The rubber-infused piece she references dates back to 2011 in a sculpture called “The Amputee,” a rendering of the inner musculature of a human arm superimposed on the cut ends of real wood logs. It’s not gory, but it is shocking. “It looks like a cut-open human body,” Muldez says. The connection? “A tree lost its life to become a pile of wood.”

Art critic Ryder Richards wrote of it: “[It’s] an anthropomorphized and didactic reminder of our planetary destruction, yet the work remains disgusting and darkly humorous, overcoming its preachiness through craftsmanship and humor.”

After that, Muldez looked to her own routine to revamp her art practice and began using only natural substances. “I eat a lot of chia,” she says with a laugh. “I was washing dishes one day. It’s always a pain in the tail to get these chia seeds off, and I realized they could be used as a glue.”

Her devotion to environmental integrity means that Muldez doesn’t harvest anything that’s still living or in-use. She picks up her objects on nature walks, which she takes daily through nearby wildlife areas like the Cedar Ridge Nature Preserve, or in more urban locales. Highland Park and Turtle Creek are the harvesting grounds for her enormous collection of magnolia seed pods, the basis for her giant floor drawings.

“I meditate before going on every nature walk,” she says. “Once I feel like I’m one with everything, I go out into nature and I can hear things better and see more living things and what they produce. I’m drawn to the things in nature, made by living things that could be art themselves.”
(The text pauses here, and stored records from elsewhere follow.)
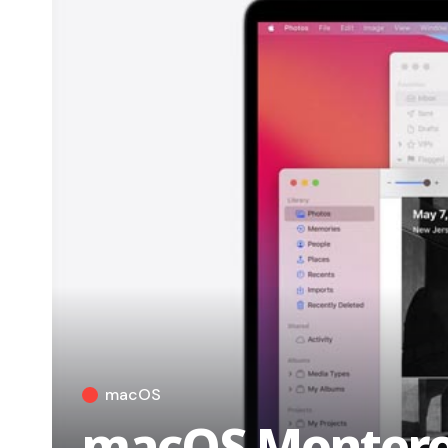
macOS
macOS Monterey 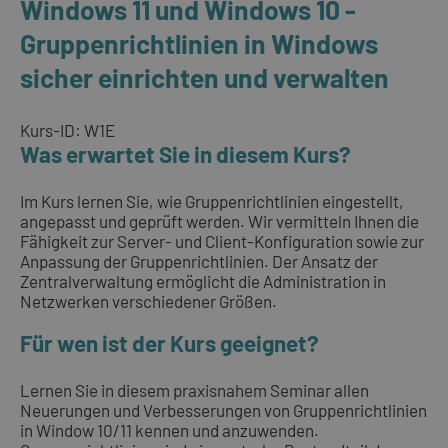
Windows 11 und Windows 10 -
Gruppenrichtlinien in Windows
sicher einrichten und verwalten
Kurs-ID: W1E
Was erwartet Sie in diesem Kurs?
Im Kurs lernen Sie, wie Gruppenrichtlinien eingestellt,
angepasst und geprüft werden. Wir vermitteln Ihnen die
Fähigkeit zur Server- und Client-Konfiguration sowie zur
Anpassung der Gruppenrichtlinien. Der Ansatz der
Zentralverwaltung ermöglicht die Administration in
Netzwerken verschiedener Größen.
Für wen ist der Kurs geeignet?
Lernen Sie in diesem praxisnahem Seminar allen
Neuerungen und Verbesserungen von Gruppenrichtlinien
in Window 10/11 kennen und anzuwenden.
Photo courtesy of Rachel Muldez.

Her practice could sound a little “out there” to some, but Muldez’s earth-mother attitude is anything but hippie-dippy. Muldez once planned on becoming a medical doctor, but her love of nature developed as a child growing up in New Mexico and branched off into an interest in art when she began studying for her undergraduate degree. She went on to earn three master’s degrees in various art practices. One of her degrees is in ceramics, which she has taught at Richland Community College since 2013.
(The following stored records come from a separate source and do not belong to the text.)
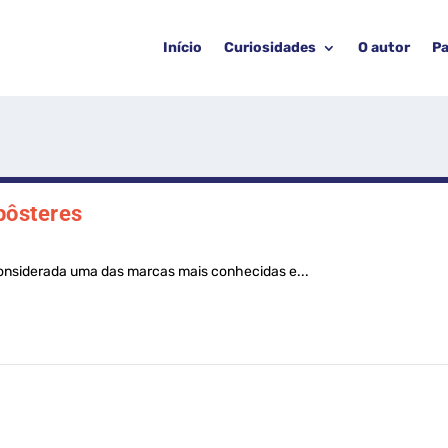
Início
Curiosidades
O autor
Pa
pôsteres
nsiderada uma das marcas mais conhecidas e...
Back in her Bishop Arts studio and gallery, she’s soft-spoken and reserved, yet completely self-assured, a commanding force in the quiet space. Walking into the room is a bit like entering a mausoleum dedicated to nature.  It’s dimly lit in the late afternoon. Items are catalogued and preserved for eternity. The grey concrete floor and white gallery walls offer a hard-edged contrast to the pillowy softness of her sculptures. Its stillness is comforting.

The space is flexible, meaning that in August, Muldez will co-host another type of art show with the owner of the building, artist Art Garcia, who keeps his own studio and gallery in the rooms opposite Muldez’s. Opening Aug. 10 at the Davis Foundry Gallery and running through the end of the year, Everybody Was a Kid will exhibit the childhood works of some of Dallas’ most notable artists.
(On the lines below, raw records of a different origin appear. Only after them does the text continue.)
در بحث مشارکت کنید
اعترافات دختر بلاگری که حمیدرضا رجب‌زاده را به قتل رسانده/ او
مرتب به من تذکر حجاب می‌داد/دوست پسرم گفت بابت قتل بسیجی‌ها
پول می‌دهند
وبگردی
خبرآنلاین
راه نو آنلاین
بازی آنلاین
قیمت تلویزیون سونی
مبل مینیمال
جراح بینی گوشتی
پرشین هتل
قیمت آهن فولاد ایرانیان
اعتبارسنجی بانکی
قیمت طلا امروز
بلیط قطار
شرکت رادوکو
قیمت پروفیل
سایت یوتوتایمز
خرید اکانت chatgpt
Muldez’s childhood art will be in the show—pottery she made from the New Mexico earth. After playing in the mud and gathering clay for her pottery, she relates that her clothes would be just as pristine as when she left her house in the morning. Apparently, she was conscientious even as a kid. Her mother sat her down and told her it’s okay to get dirty. And well, the rest is history.